(PROMPT): Reproduce exactly the lines below, from the first through the one containing "This screenshot has", and nothing more.

(DATA RECORDS):
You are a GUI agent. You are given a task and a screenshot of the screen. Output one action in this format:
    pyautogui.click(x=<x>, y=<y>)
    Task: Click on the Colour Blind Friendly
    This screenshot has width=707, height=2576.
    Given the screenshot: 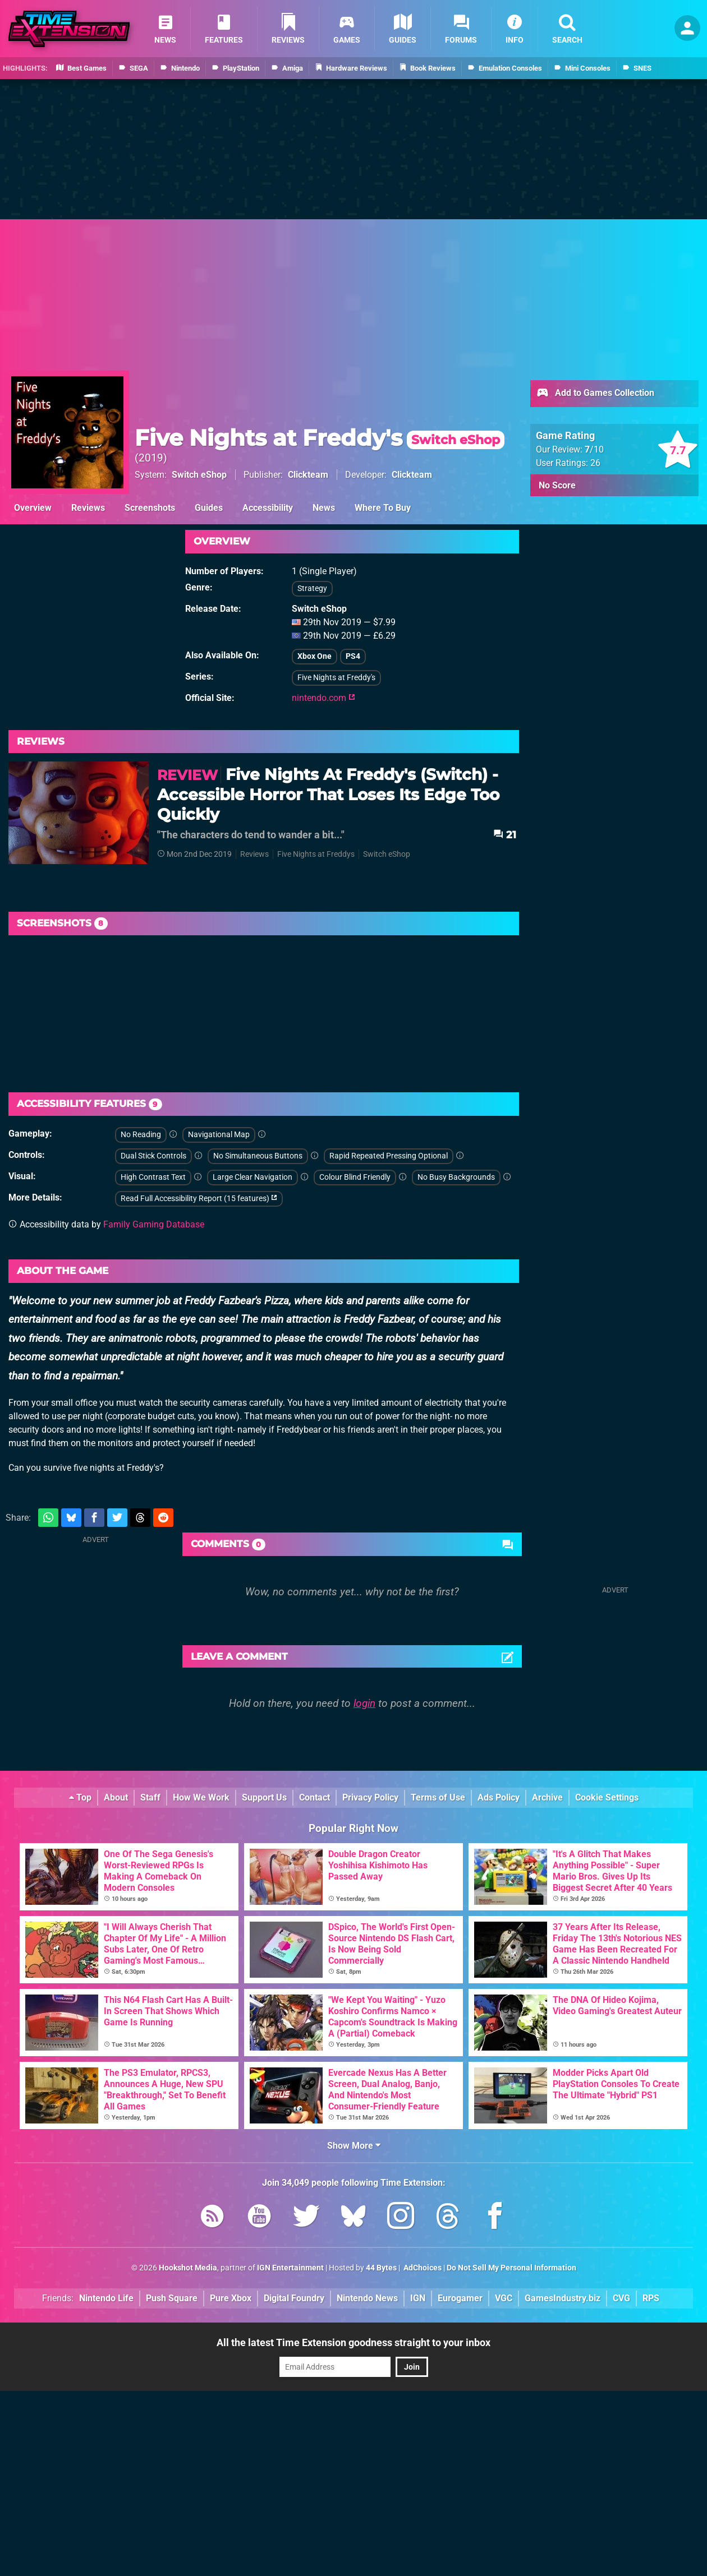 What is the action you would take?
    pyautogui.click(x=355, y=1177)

(ANSWER SPACE):
You are a GUI agent. You are given a task and a screenshot of the screen. Output one action in this format:
    pyautogui.click(x=<x>, y=<y>)
    Task: Click on the Colour Blind Friendly
    This screenshot has width=707, height=2576.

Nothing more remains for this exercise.